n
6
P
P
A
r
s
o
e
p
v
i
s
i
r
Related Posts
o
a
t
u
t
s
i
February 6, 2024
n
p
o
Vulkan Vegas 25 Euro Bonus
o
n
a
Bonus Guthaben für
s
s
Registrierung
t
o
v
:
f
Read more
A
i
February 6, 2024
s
--
- Problem to solve -
Write out every record shown above, word for word.

- Answer space -
n
6
P
P
A
r
s
o
e
p
v
i
s
i
r
Related Posts
o
a
t
u
t
s
i
February 6, 2024
n
p
o
Vulkan Vegas 25 Euro Bonus
o
n
a
Bonus Guthaben für
s
s
Registrierung
t
o
v
:
f
Read more
A
i
February 6, 2024
s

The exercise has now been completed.